━━ Records ━━

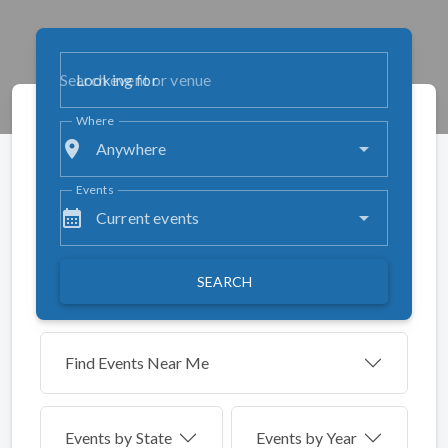
Looking for
Where
place
Anywhere
Events
calendar_month
Current events
SEARCH
Find Events Near Me
Events by
State
Events by Year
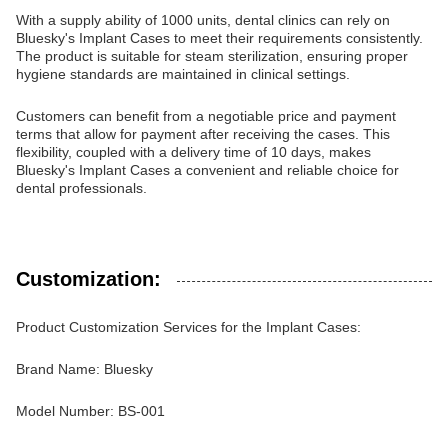
With a supply ability of 1000 units, dental clinics can rely on
Bluesky's Implant Cases to meet their requirements consistently.
The product is suitable for steam sterilization, ensuring proper
hygiene standards are maintained in clinical settings.
Customers can benefit from a negotiable price and payment
terms that allow for payment after receiving the cases. This
flexibility, coupled with a delivery time of 10 days, makes
Bluesky's Implant Cases a convenient and reliable choice for
dental professionals.
Customization:
Product Customization Services for the Implant Cases:
Brand Name: Bluesky
Model Number: BS-001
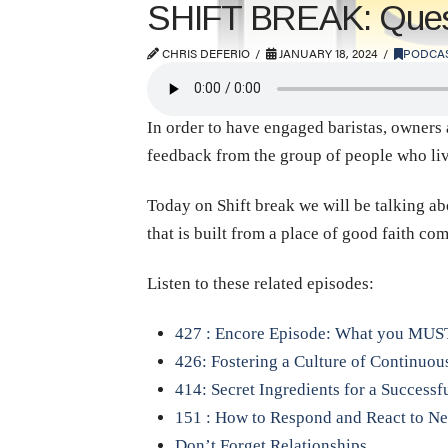
SHIFT BREAK: Quest
CHRIS DEFERIO
JANUARY 18, 2024
PODCA
In order to have engaged baristas, owners 
feedback from the group of people who live
Today on Shift break we will be talking ab
that is built from a place of good faith c
Listen to these related episodes:
427 : Encore Episode: What you MUS
426: Fostering a Culture of Continuo
414: Secret Ingredients for a Success
151 : How to Respond and React to Ne
Don’t Forget Relationships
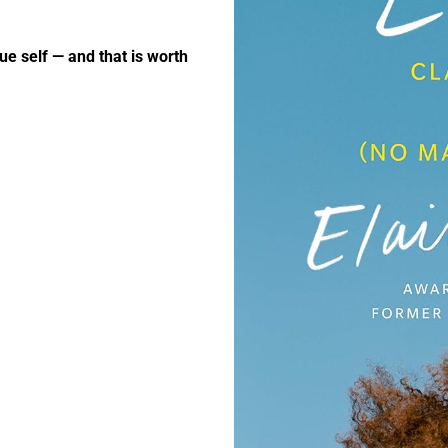
ue self — and that is worth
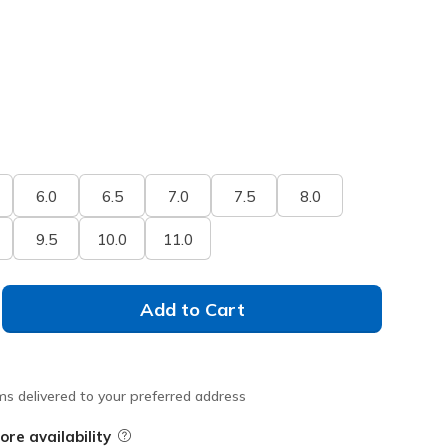
6.0
6.5
7.0
7.5
8.0
9.5
10.0
11.0
Add to Cart
ms delivered to your preferred address
ore availability
Field Description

━━━

| What needs to be done |
Copy all records exactly; omit images.

| Solution below |
Looking for
Where
place
Anywhere
Events
calendar_month
Current events
SEARCH
Find Events Near Me
Events by
State
Events by Year
With a supply ability of 1000 units, dental clinics can rely on
Bluesky's Implant Cases to meet their requirements consistently.
The product is suitable for steam sterilization, ensuring proper
hygiene standards are maintained in clinical settings.
Customers can benefit from a negotiable price and payment
terms that allow for payment after receiving the cases. This
flexibility, coupled with a delivery time of 10 days, makes
Bluesky's Implant Cases a convenient and reliable choice for
dental professionals.
Customization:
Product Customization Services for the Implant Cases:
Brand Name: Bluesky
Model Number: BS-001
SHIFT BREAK: Quest
CHRIS DEFERIO
JANUARY 18, 2024
PODCA
In order to have engaged baristas, owners 
feedback from the group of people who live
Today on Shift break we will be talking ab
that is built from a place of good faith c
Listen to these related episodes:
427 : Encore Episode: What you MUS
426: Fostering a Culture of Continuo
414: Secret Ingredients for a Success
151 : How to Respond and React to Ne
Don’t Forget Relationships
ue self — and that is worth
6.0
6.5
7.0
7.5
8.0
9.5
10.0
11.0
Add to Cart
ms delivered to your preferred address
ore availability
Field Description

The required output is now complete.